The story also partly led into the "Maximum Security" storyline.

==Plot summary==
The cosmic hero Quasar receives a distress call from a colony of the alien Rigellians in deep space. The character arrives to find the colony destroyed and a single survivor, the superhero Jack of Hearts, who is in a coma. Quasar summons all nearby members of the superhero team the Avengers, and the Thunder God Thor, the Titanian Eternal Starfox, heroines Tigra and Photon, and outsider Moondragon respond.

When the heroes arrive on the planet, Moondragon scans Jack's mind and detects a single word: Infinites. The heroes are then attacked by thousands of robots, and eventually retreat via ship into space as the artificial life forms seem to be forming from the planet itself. Moondragon continues to scan Jack's mind and learns the robots' purpose is to break down the entire planet into a molten mass. The planet's crust is breached by the robots and as it becomes molten ore, Jack of Hearts wakes and states that the master of the robot hordes has arrived.
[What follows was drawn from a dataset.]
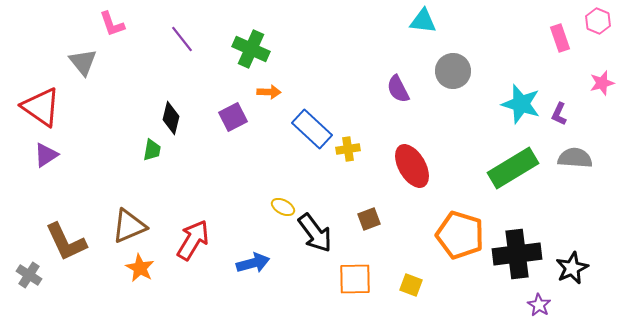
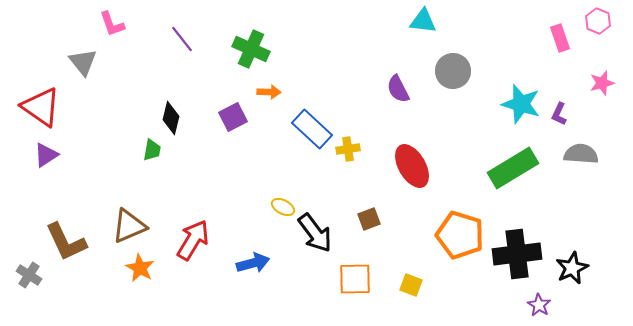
gray semicircle: moved 6 px right, 4 px up
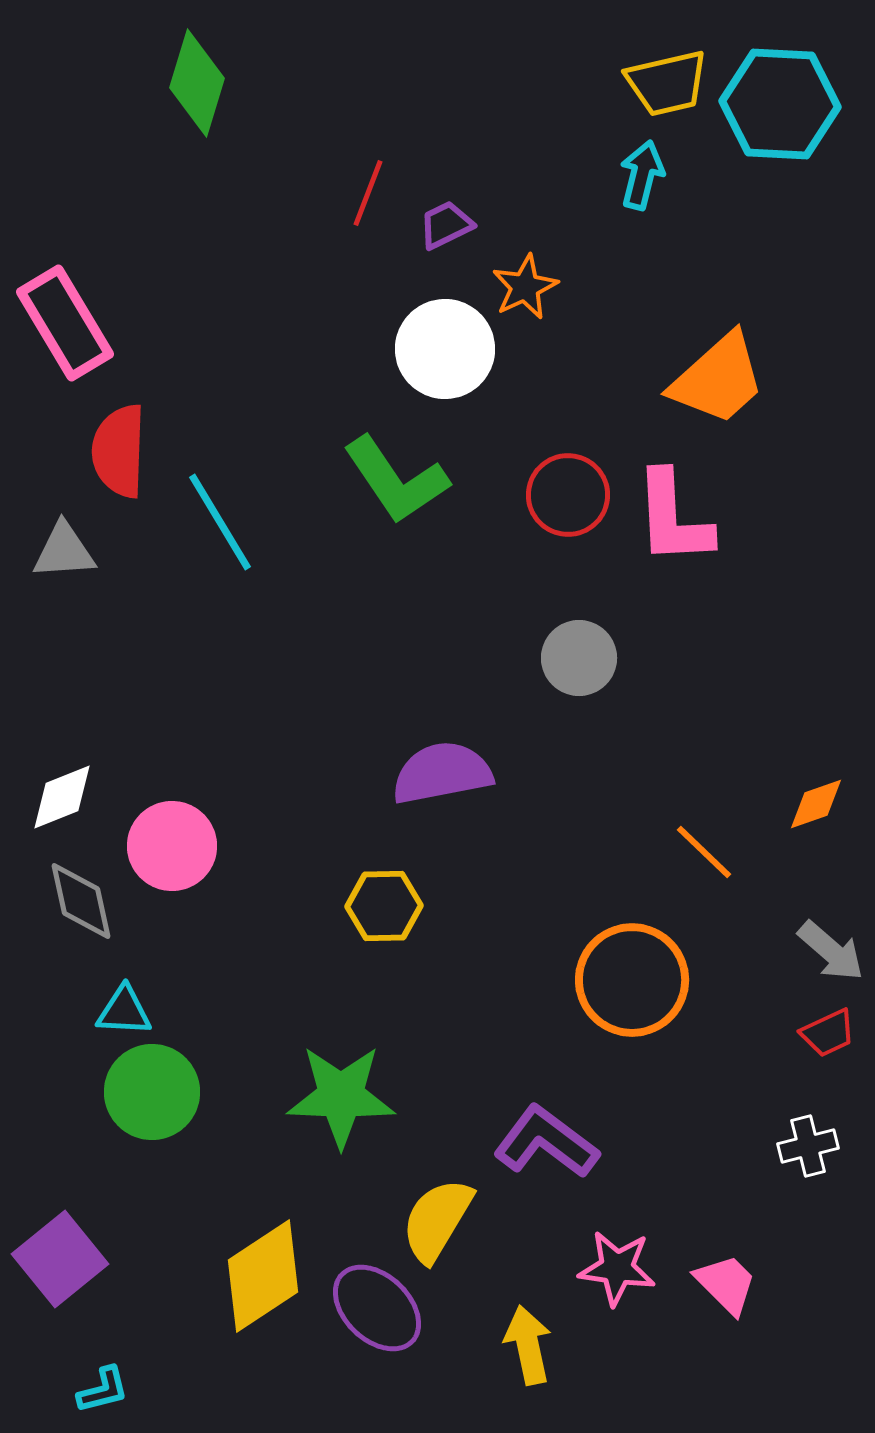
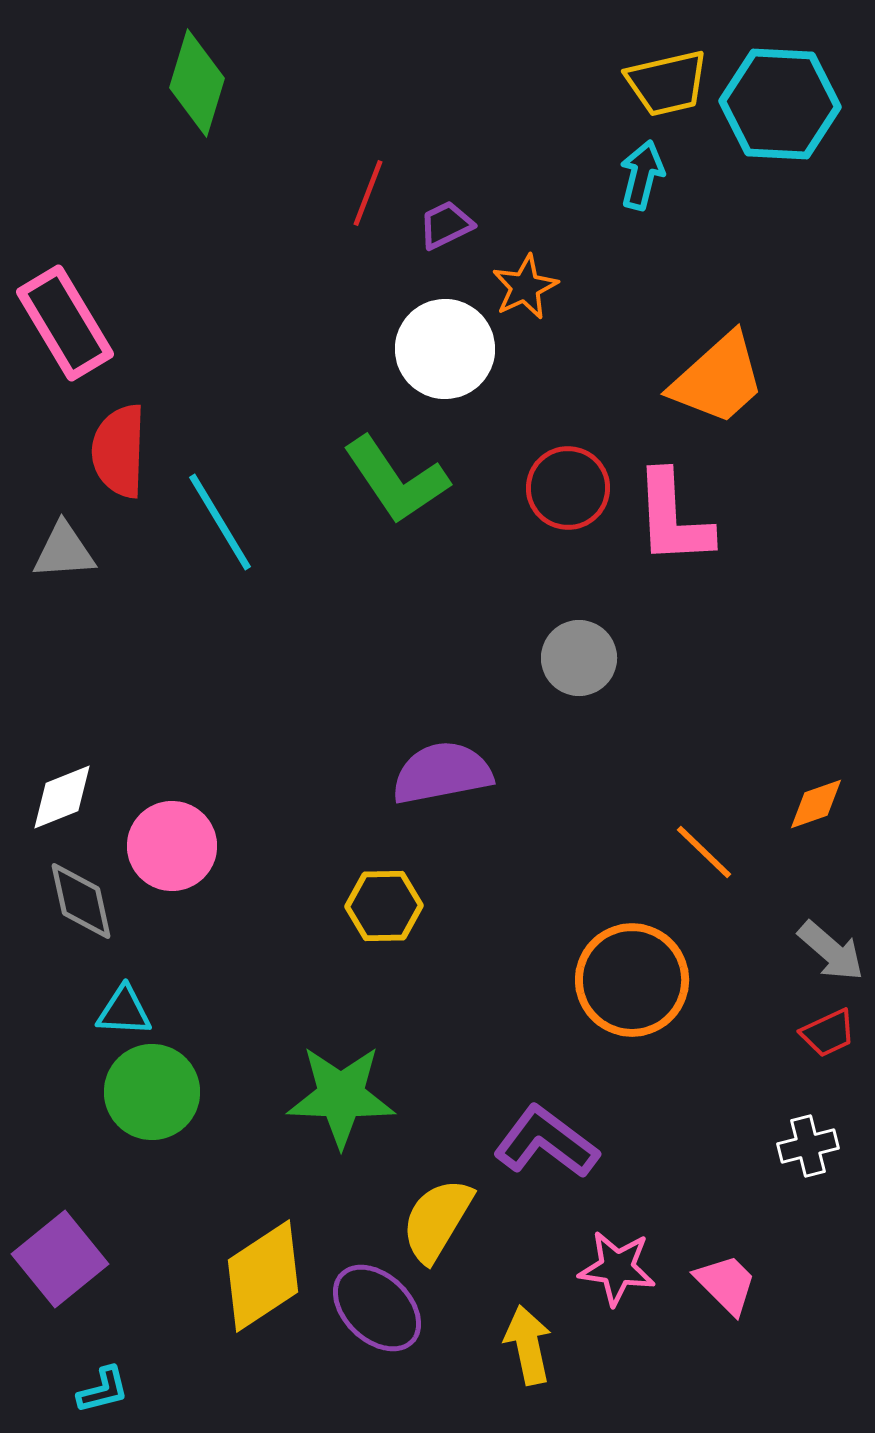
red circle: moved 7 px up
A spatial rift opens, and a being the size of a planet emerges.

The Avengers—at microscopic size compared to the entity–breach its head and attempt to reach the brain to learn more and possibly neutralize it. As the Avengers battle more of the same robots within the entity, Tigra watches as it shapes the molten ore into a cylinder. Several more beings of the same size and scope arrive, bearing similar cylinders, which Tigra assumes are former planets. The group fuses with the cylinders to form a huge circular ring that clamps the star close to the original planet the Avengers visited.
Another spatial rift opens and an even larger hand appears and begins to drag away the entire galaxy.

The characters retreat from the entity, now part of the colossal ring. Moondragon determines the entire construct is called a Walker, and being dragging away the galaxy an Infinite. She suggests summoning the cosmic entity Eternity to stop the act. Quasar is able to call Eternity, and the entity wrestles with the hand before travelling with the Avengers to the Dimension of Manifestations, where cosmic entities converse. The Infinites claim they are rearranging galaxies to improve the flow of energy, and Eternity advises them that this would be fatal to all affected life forms.

The Avengers each make a case for the sanctity of life. The Infinites explain that they were ignorant of the fact that life could exist on planets. They abandon their plan, and one of them sacrifices itself to restore all destroyed planets. The Avengers are transported back to the now recreated Rigellian colony, which is a paradise as animal life has yet to appear.